Insieme a Ben Horne, produttore esecutivo del nuovo studio, Smith ha raccontato che a spingere Arkane Austin verso il live-service era stata la casa madre ZeniMax, che indirizzava in quella direzione buona parte dei progetti dello studio. Un dettaglio che i due non avevano mai raccontato con questa chiarezza prima d’ora.
Il finale che Microsoft ha lasciato scrivere
Smith ha aggiunto un particolare che ridimensiona, almeno in parte, l’immagine di Microsoft nella vicenda: quando lo studio fu chiuso nel maggio 2024, l’azienda permise ad alcuni dipendenti già licenziati di tornare a completare la patch di addio al gioco. Senza quella scelta, ha detto Smith, le cose sarebbero potute andare persino peggio per i giocatori rimasti.
È un dettaglio che pesa, per chi ha seguito la vicenda: nei mesi successivi alla chiusura, Redfall aveva perso comunque gran parte dei contenuti promessi.
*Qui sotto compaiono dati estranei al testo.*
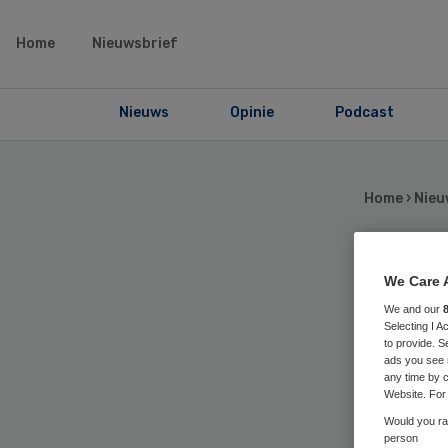
Home
Nieuwsbrief
Nieuws
Opinie
Podcast
Home
›
Nieu
Me
We Care 
We and our
Selecting I 
zi
to provide. S
ads you see 
any time by c
on
Website. For 
Would you rat
person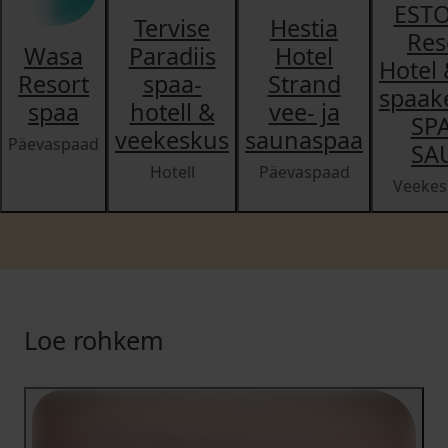
EST
Tervise
Hestia
Res
Wasa
Paradiis
Hotel
Hotel
Resort
spaa-
Strand
spaak
spaa
hotell &
vee- ja
SP
veekeskus
saunaspaa
Päevaspaad
SA
Hotell
Päevaspaad
Veekes
Loe rohkem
L’aggiornamento con la modalità offline, annunciato prima della chiusura dello studio, non è mai arrivato, e lo stesso vale per l’hero pass rimasto fermo per oltre un anno prima di essere dato ufficialmente per morto.
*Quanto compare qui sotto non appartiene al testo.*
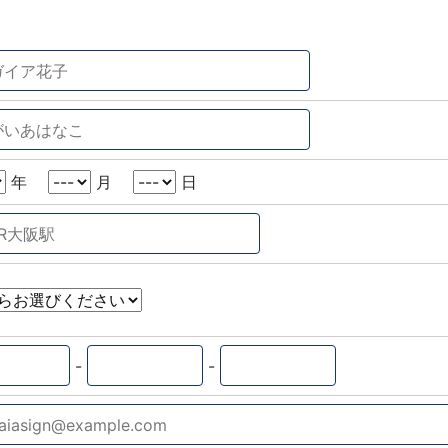
年
月
日
-
-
Cosa cambia per Black Pony Immersive
Il nuovo studio, 26 persone attive da circa un anno prima dell’annuncio pubblico, ha detto esplicitamente di voler tornare al genere che ha reso famosi i suoi fondatori. Punta sull’immersive sim (giochi in prima persona guidati da sistemi che reagiscono alle scelte del giocatore più che da un copione fisso), lasciando fuori sia il live-service sia il multiplayer. Alla domanda se il genere sia ormai morto, Smith ha risposto elencando titoli di cui, a distanza di dieci o vent’anni, si parla ancora. La risposta implicita è che l’ultimo tentativo di seguire una moda diversa, cioè proprio Redfall, non ha lasciato lo stesso segno.